Perodua hopes to sell 176,000 vehicles this year from 166,700 units last year or a growth of 5.6%, said its managing director Aminar Rashid Salleh. He said the anticipated stronger sales would be driven by the new ALZA model, and its main stays, Myvi and ViVA, against a backdrop of a 5.0% economic growth forecast by the Economic Planning Unit in the Prime Minister's Department.
- He said Perodua would not introduce any new model this year but would introduce enhancements to its existing models where the emphasis would be on "going back to the basics to bring about greater customer satisfaction". (Bernama)
Mercedes-Benz Malaysia aims to achieve sales of about 4,200 passenger cars this year with the global market and the automotive industry showing signs of recovery. Its President and Chief Executive Officer, Peter Honegg said the company also hoped to sell 1,500 units of the Mitsubishi Fuso commercial vehicle as well another 200 units of commercial vehicles.
- "We are encouraged by our performance and will continue to build on our leadership in 2010. We are aiming to generate sales at least similar to what we did in 2008," he said. (Bernama)
Tenaga Nasional expects to maintain its improved earnings in its 1QFY10 for the rest of the financial year ending Aug 31, 2010, said its president and CEO Datuk Seri Che Khalib Mohamad Noh.
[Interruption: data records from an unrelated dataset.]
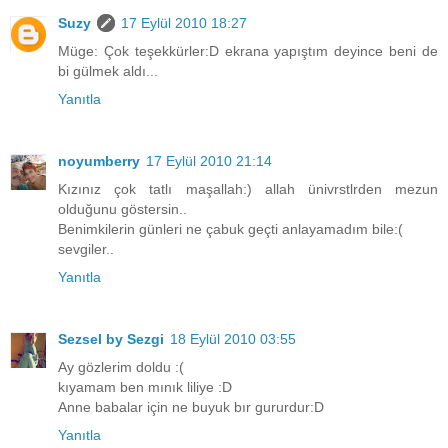
Suzy
17 Eylül 2010 18:27
Müge: Çok teşekkürler:D ekrana yapıştım deyince beni de
bi gülmek aldı...
Yanıtla
noyumberry
17 Eylül 2010 21:14
Kızınız çok tatlı maşallah:) allah ünivrstlrden mezun
olduğunu göstersin..
Benimkilerin günleri ne çabuk geçti anlayamadım bile:(
sevgiler..
Yanıtla
Sezsel by Sezgi
18 Eylül 2010 03:55
Ay gözlerim doldu :(
kıyamam ben mınık liliye :D
Anne babalar için ne buyuk bır gururdur:D
Yanıtla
- "We will definitely do better this year than we did last year," he said, but warned against higher coal cost as the price of the commodity continued to trend upwards as a result of the bitter cold front crossing the northern hemisphere.
- Asked if the government had approached Tenaga on the subject of a tariff increase, Che Khalib said the company had not heard anything on the matter but that regular discussions were ongoing.
- Che Khalib also responded to reports that the Bakun hydroelectricity dam project had stalled, saying it was still ongoing.
- As for Tenaga's two new up-and-coming hydroelectricity plants - Hulu Terengganu and Ulu Jelai - Che Khalib said the latter still had two packages to be awarded. (Financial Daily)
Maxis is testing new devices and will roll them out in the Malaysian market when they are ready. "We will introduce the devices when we are comfortable that we can provide the end-to-end management in terms of technical help and sales when we roll them out," said vice-president and head of enterprise and carrier business Mohamed Fitri Abdullah. Separately, Maxis signed a partnership agreement with Limkokwing University of Creative Technology to provide discounted iPhone 3Gs with special packages to its students. (BT)
The latest policy flip-flop by the Department of Telecom (DoT) of
India could drive away foreign players from the upcoming
3G auctions by denying them a fair chance of getting 2G spectrum, vital for offering a full complement of telecom services. Absence of foreign players may cost the government billions of dollars in revenues.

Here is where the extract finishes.